Catatan Penting: Jangan Lupakan Konsistensi Demokrasi
Meski pemisahan jadwal terlihat menarik secara teknis dan logistik, publik harus tetap waspada agar perubahan ini tidak justru melemahkan prinsip-prinsip demokrasi.
Beberapa catatan yang harus dikawal bersama:
-
Jangan sampai pemisahan ini digunakan untuk memperpanjang kekuasaan pejabat tanpa pemilu.
-
Harus ada kepastian hukum dan aturan transisi yang transparan.
-
Edukasi publik tetap menjadi prioritas agar masyarakat tidak bingung dengan perubahan sistem.

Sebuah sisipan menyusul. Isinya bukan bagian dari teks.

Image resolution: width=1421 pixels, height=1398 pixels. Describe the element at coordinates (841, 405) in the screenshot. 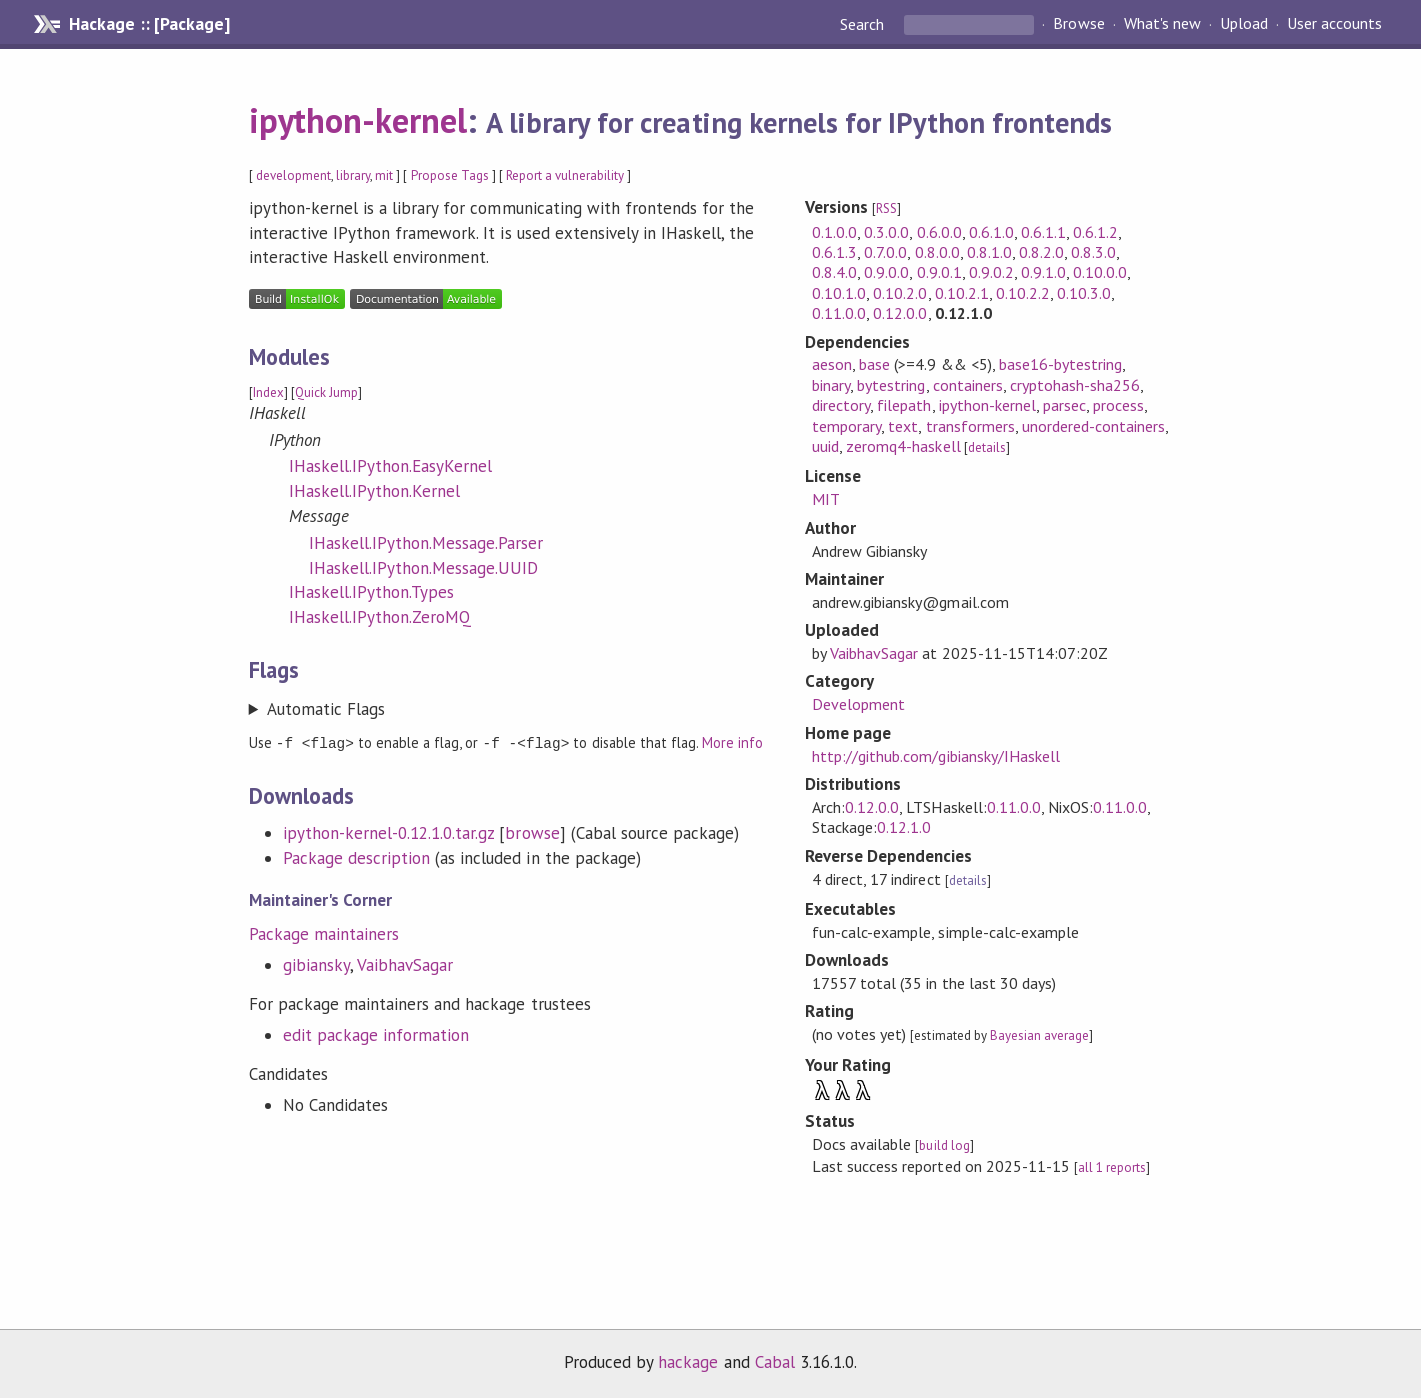

I see `directory` at that location.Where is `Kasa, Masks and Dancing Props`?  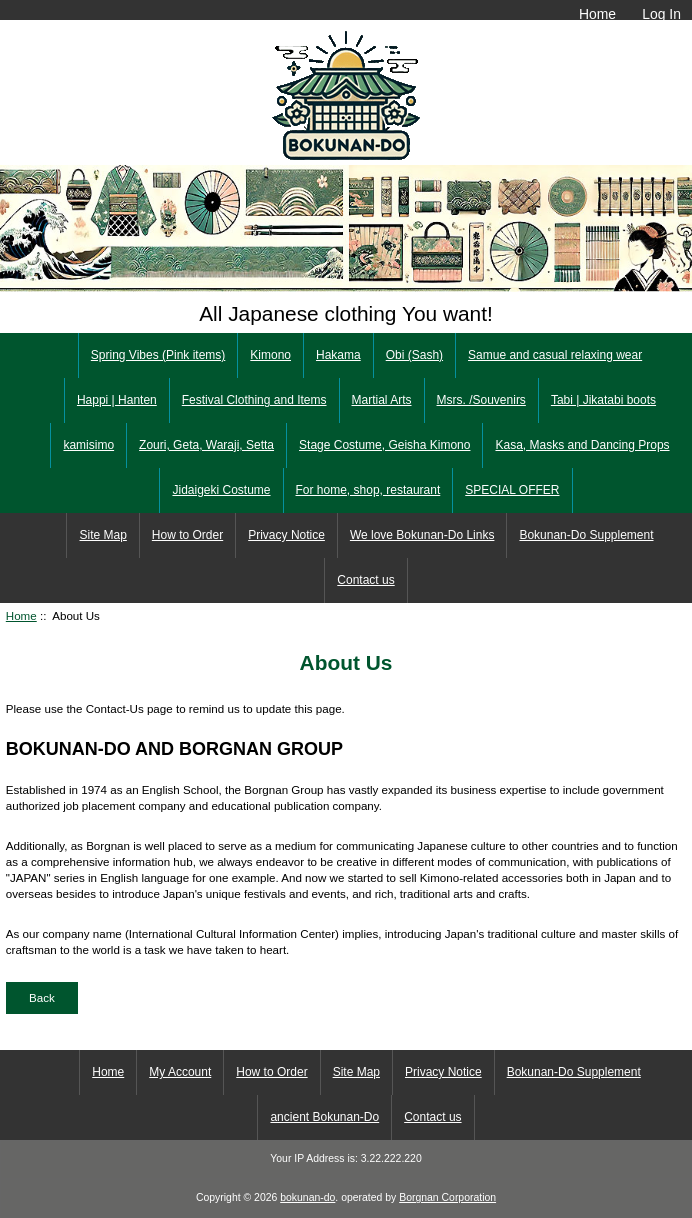 Kasa, Masks and Dancing Props is located at coordinates (582, 445).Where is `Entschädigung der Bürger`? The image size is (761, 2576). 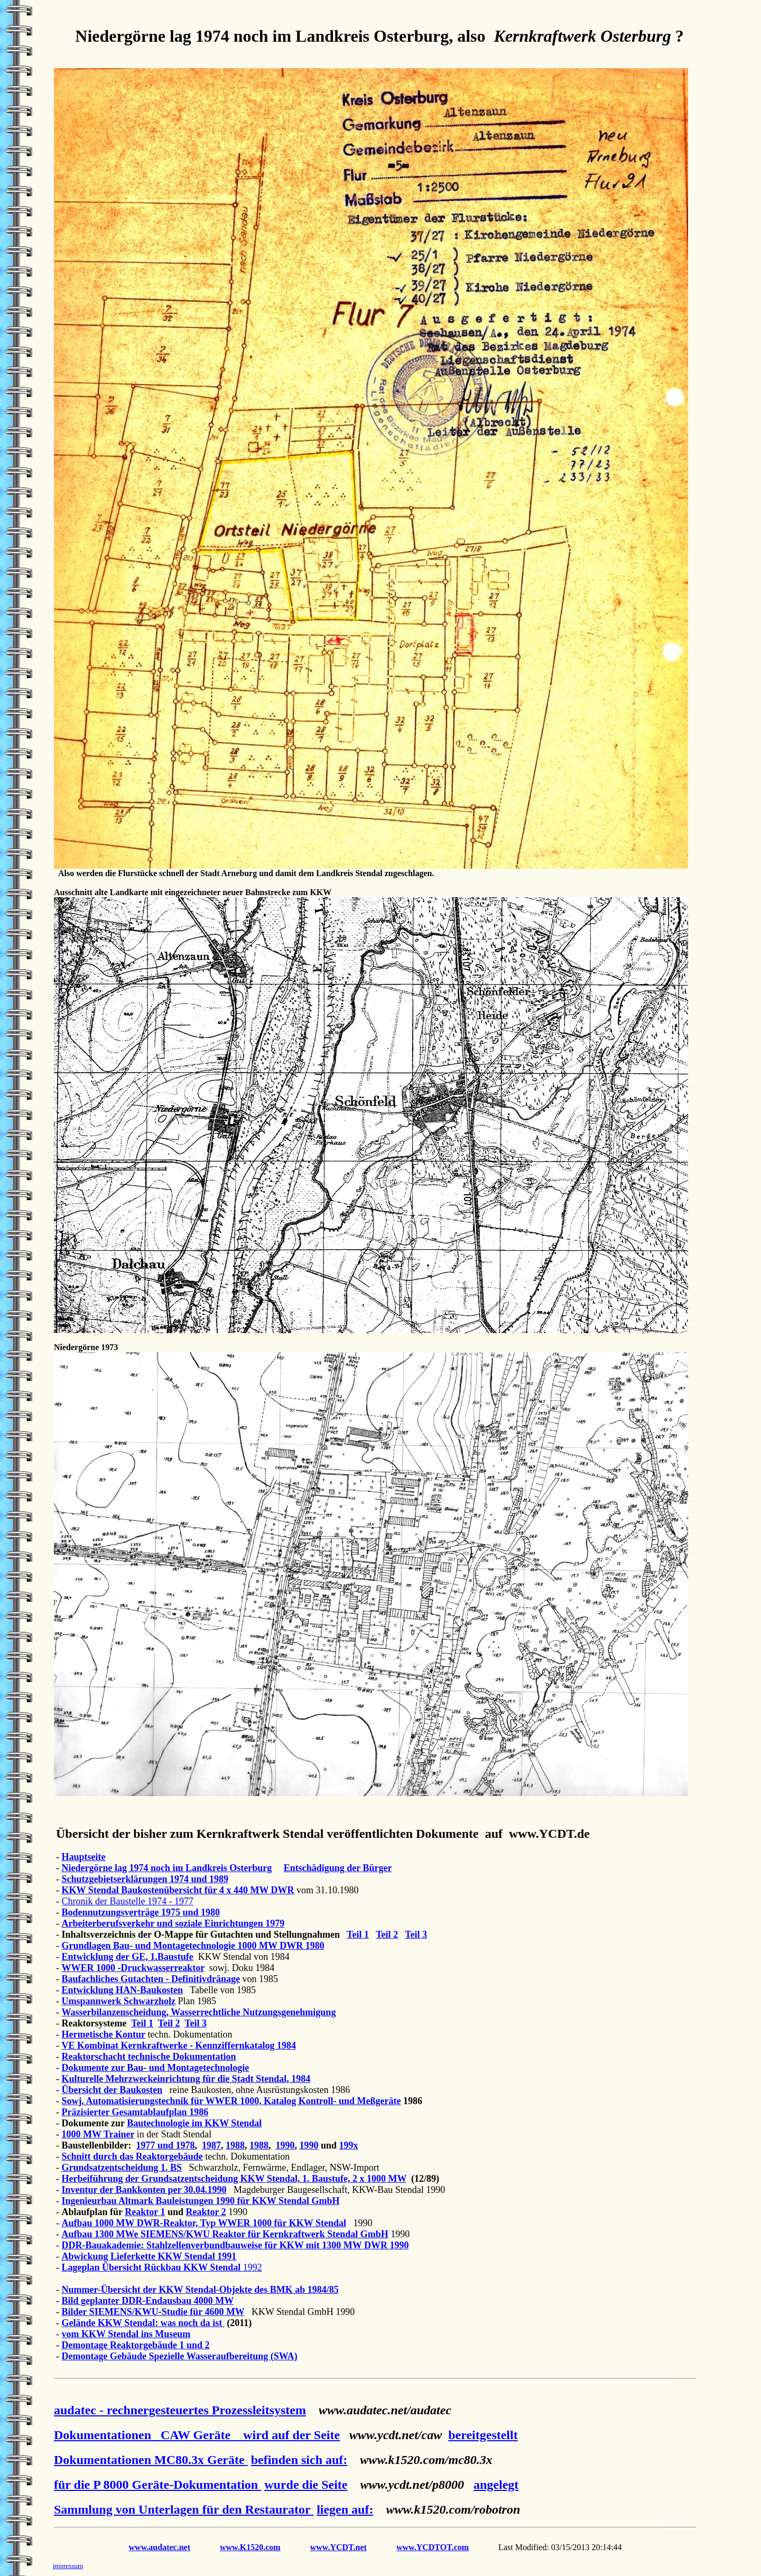 Entschädigung der Bürger is located at coordinates (338, 1868).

Kesimpulan: Usulan Perlu Kajian, Bukan Penolakan
Usulan Ketua Komisi II DPR RI agar pemilu dan pilkada digelar di tahun berbeda patut dipertimbangkan secara serius. Tujuannya adalah membangun sistem pemilu yang efisien, aman, dan berdaya saing tinggi dalam menghadapi tantangan zaman. Namun, semua itu harus dilakukan secara transparan, partisipatif, dan berbasis evaluasi nyata, bukan hanya kepentingan politik jangka pendek.
Pemilu adalah jantung demokrasi. Segala perubahan terhadapnya harus dikelola dengan bijak, agar tidak justru memperlemah partisipasi rakyat dalam menentukan pemimpinnya.